My father makes us sleep in different rooms. He says we'll need to talk in the morning... Grey and I don't resist. We expected it to happen eventually.

Tonight, my father sleeps in my room, Grey's in his. I miss him already, his warm body against me. It's so cold... In my head, I still hear is heart beat from affar, Like we're now connected. I feel like a ghost of him presence is still with me, but it's not the same...

Morning comes by but I haven't slept all night. Too absorbed in my own anger. I can feel Grey, he's nervous, scared, angry. Like me.

Grey, my father and I remain silent until breakfast's over the girls bail out for the day.

"Grey, Lucas... I know how you two are feeling but--"

"But what?" I ask scathingly.


"Don't call me that." I grumble.

"Lucas, I've already explained these things to you before..."

"What does it change that we're boys?"

He sigh and begins again "You're not a child anymore. I think you understand how these things are meant to be between man and..."

I cut him again, feeling more and more enraged. "It's just that? Just because I'm gay? Lucy brings a different boys every night you say nothing and Eli change boyfriend like she changes underwear and that's alright too?"

"You know it's a different thing."

"No, it's not. We love each others. Nothing else matters."
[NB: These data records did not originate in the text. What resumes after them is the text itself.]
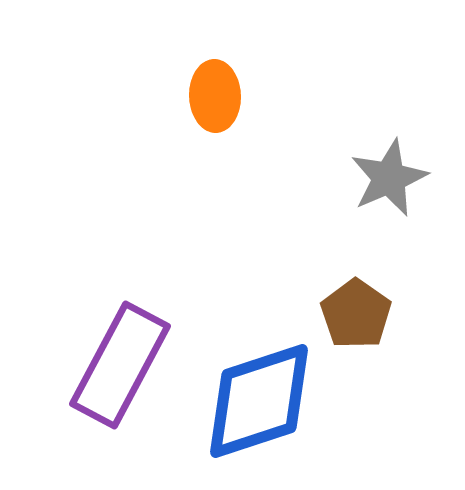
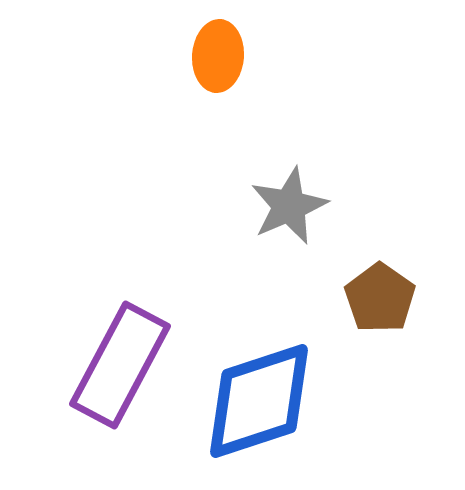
orange ellipse: moved 3 px right, 40 px up; rotated 6 degrees clockwise
gray star: moved 100 px left, 28 px down
brown pentagon: moved 24 px right, 16 px up
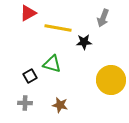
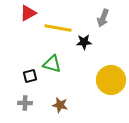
black square: rotated 16 degrees clockwise
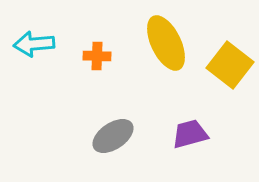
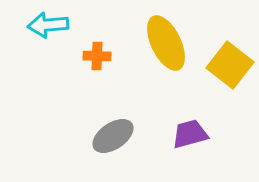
cyan arrow: moved 14 px right, 19 px up
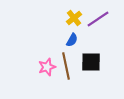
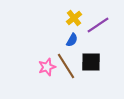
purple line: moved 6 px down
brown line: rotated 20 degrees counterclockwise
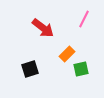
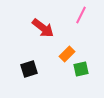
pink line: moved 3 px left, 4 px up
black square: moved 1 px left
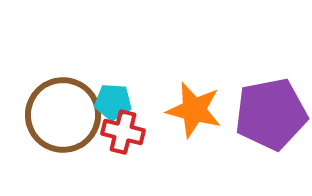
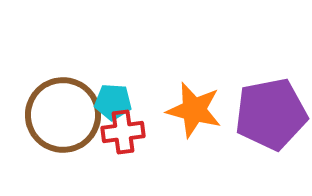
red cross: rotated 21 degrees counterclockwise
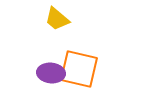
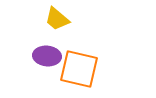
purple ellipse: moved 4 px left, 17 px up
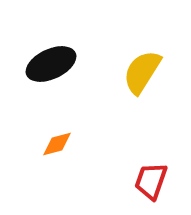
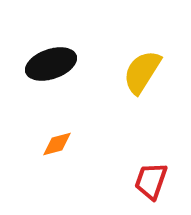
black ellipse: rotated 6 degrees clockwise
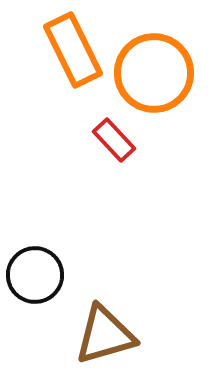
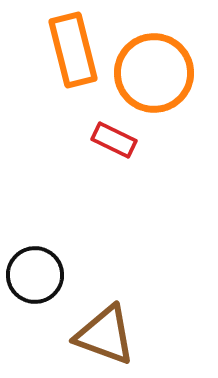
orange rectangle: rotated 12 degrees clockwise
red rectangle: rotated 21 degrees counterclockwise
brown triangle: rotated 36 degrees clockwise
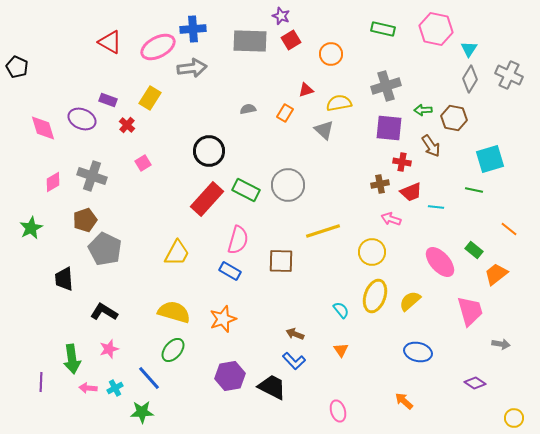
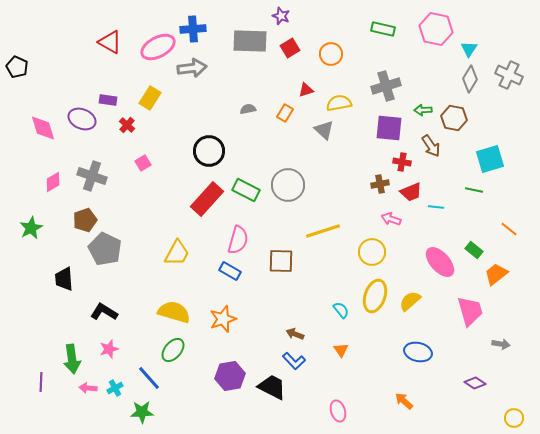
red square at (291, 40): moved 1 px left, 8 px down
purple rectangle at (108, 100): rotated 12 degrees counterclockwise
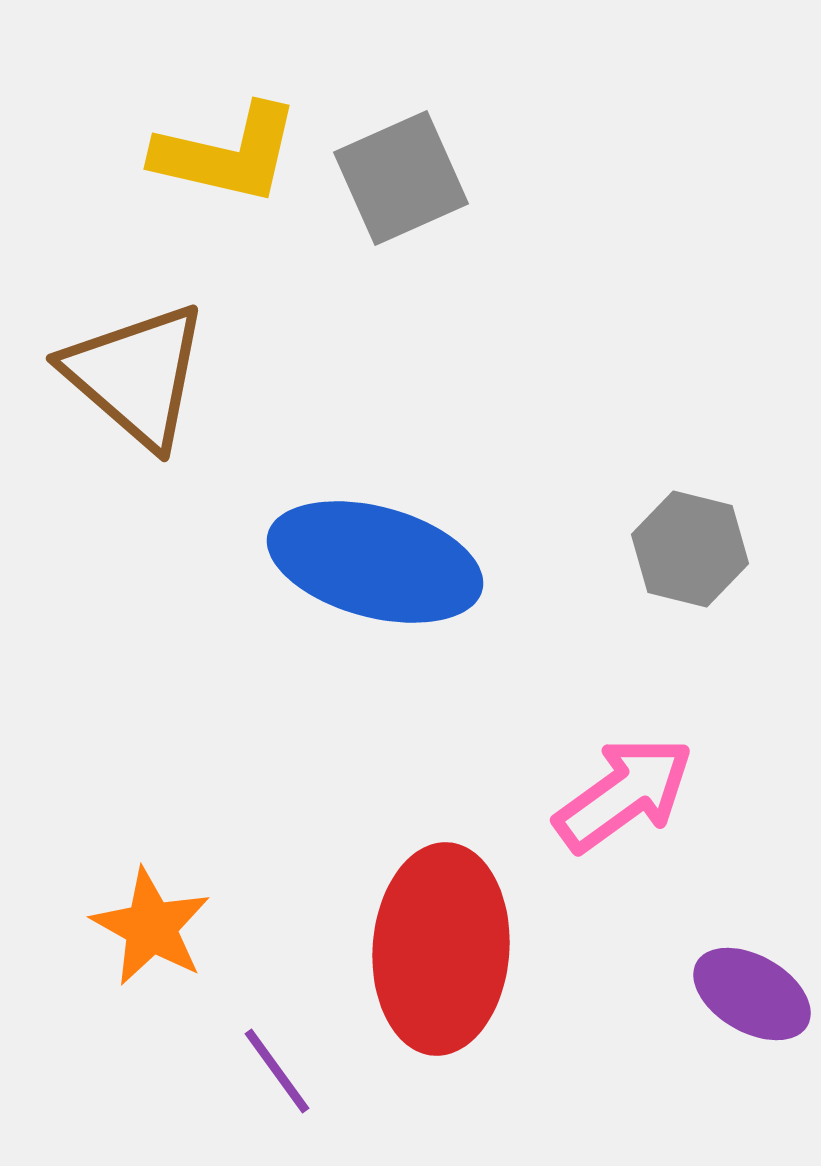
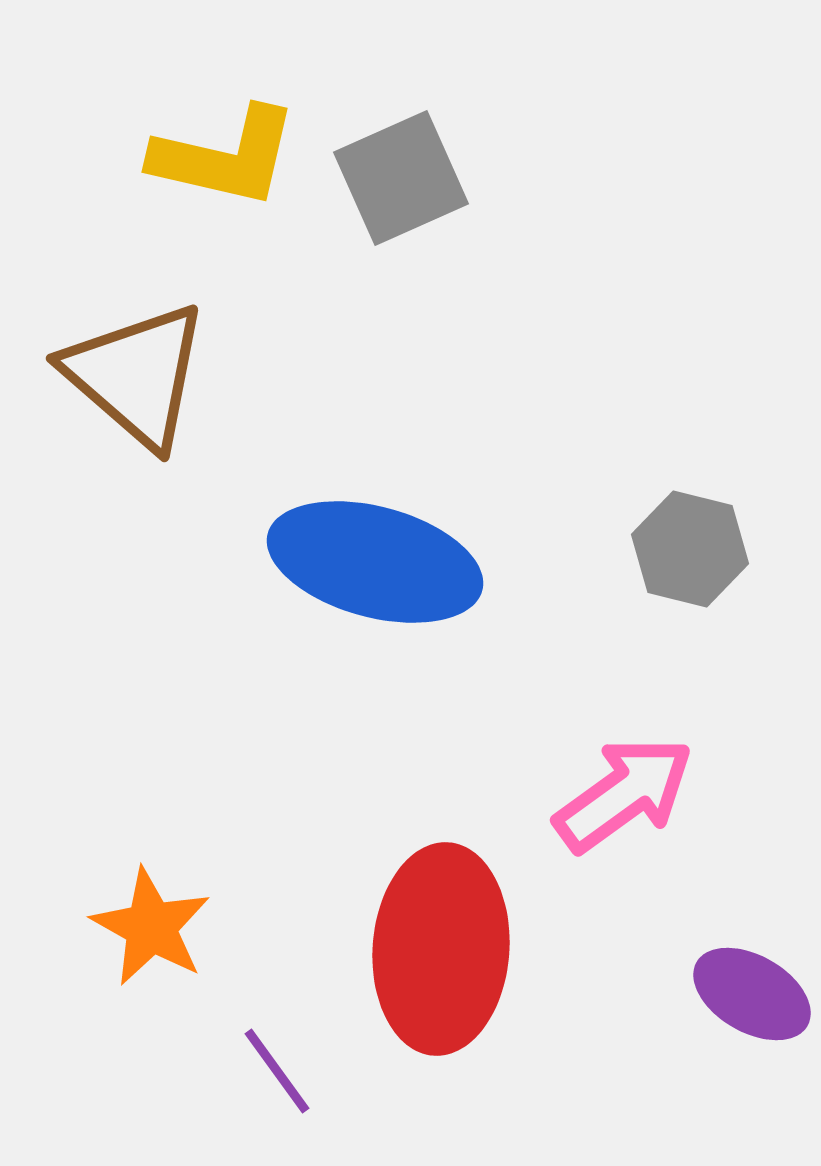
yellow L-shape: moved 2 px left, 3 px down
I cross my arms, pouting. Next to me, Grey remain silent, just staring at my father. Normally, I like his dark and mysterious act but at the moment, I want to punch him. Why isn't he backing me up? Gah! I really want to punch him awake.

"No, no. Listen Lucas, I'm your father, I just want to help you. I know you're lonely and Grey is the only--"

He doesn't finish that sentence. My fist crushes his nose.

"How dare you imply that?"I scream at the top of my lungs.

Blood begins flowing down from his now broken nose, he stares at me in shock before grabbing a tissue.

In the meantime, I storm out, yelling profanities at my dad. He and Grey are dumb founded and they just stare at me as I leave. Not even taking my winter coat...

I don't want to see anyone! Not even Grey. I walk into the snow and gain shelter in the nearby restaurant/caffeteria.

I thought my dad was cool. But he's just like all these losers at school. I hate him!